Tuesday’s win and the 4-0 aggregate outcome sounds emphatic and in many ways it was. Zidane’s men had 38 shots on goal compared with their opponents’ 11, with 11 on target against Roma’s four. Edging possession by 55 to 45 per cent, Los Blancos completed 557 passes to Roma’s 375.
 
Roma had been soundly beaten 6-1 by Barcelona in the group stage at Camp Nou, with Luis Suarez and Lionel Messi each scoring twice, but never looked like succumbing to a similar fate at the Bernabeu. Less wasteful finishing by Luciano Spalletti’s men might even have led to a very different scoreline as Madrid rode their luck.
 
Midfielder Mohamed Salah had an excellent game for the Italians, exploiting to the full the wide-open spaces left by the high defensive line played by Madrid’s back four. Marcelo was especially guilty of sacrificing defence at the expense of attack. Better sides than Roma, with more ruthless strikers – Barcelona or Bayern Munich, for example – would have punished them.
 
In the event, it was Madrid who punished Roma’s profligacy. Salah missed two great goalscoring opportunities and Edin Dzeko a third as second-half goals from Cristiano Ronaldo and James Rodriguez saw Los Blancos through to the quarter-finals for the sixth consecutive season. Madrid also put an end to a run of eight defeats by Serie A teams in two-legged European ties.
 
Ronaldo’s strike took him to 90 Champions League goals in his 57th appearance in the knockout stages – a competition record – with his 13th strike of the current campaign. The Portuguese hitman also showed his lesser seen selfless side, supplying the assist for Rodriguez to seal the win.
 
Another plus for Madrid against Roma was the form of Keylor Navas, as it has been throughout the season. The Costa Rican goalkeeper has yet to concede a goal in eight Champions League appearances and made some crucial saves to keep Roma at bay, but he will need better protection from his defensive colleagues against more potent opposition, with two difficult ties to be one to reach the final in Milan at the end of May.
 
Ronaldo, who has hailed Navas as one of the team’s best players, has said publicly that he and his teammates are “ready” to lift the European Cup this season to achieve an unprecedented Undecima.
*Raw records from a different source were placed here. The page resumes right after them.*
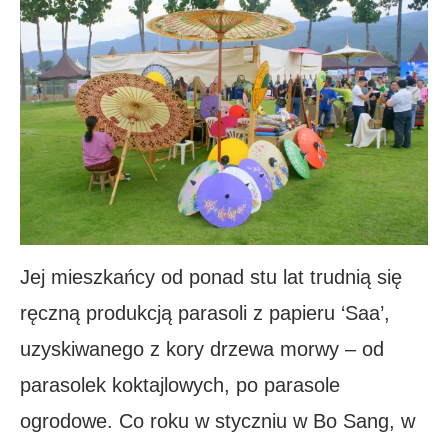
Jej mieszkańcy od ponad stu lat trudnią się
ręczną produkcją parasoli z papieru ‘Saa’,
uzyskiwanego z kory drzewa morwy – od
parasolek koktajlowych, po parasole
ogrodowe. Co roku w styczniu w Bo Sang, w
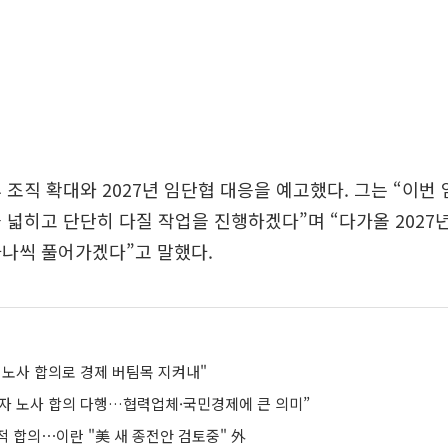
 조직 확대와 2027년 임단협 대응을 예고했다. 그는 “이번
 넓히고 단단히 다질 작업을 진행하겠다”며 “다가올 2027
하나씩 풀어가겠다”고 말했다.
 노사 합의로 경제 버팀목 지켜내"
자 노사 합의 다행…협력업체·국민경제에 큰 의미”
적 합의⋯이란 "美 새 종전안 검토중" 外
Much could depend on the draw, the full contents of which remain uncertain with four last 16 ties yet to be completed.
 
Of the sides already having booked a quarter-final berth, Zidane will no doubt consider either Benfica or Wolfsburg as beatable opponents, while Paris Saint-Germain – already narrowly beaten by Madrid at the group stage – pose the greatest threat after eliminating Chelsea on Wednesday night.
 
Real Madrid are by no means the strongest side remaining in the Champions League, but the Coach and the players have to believe they are the best, if only to maintain a pulse in a season that may already have expired for them.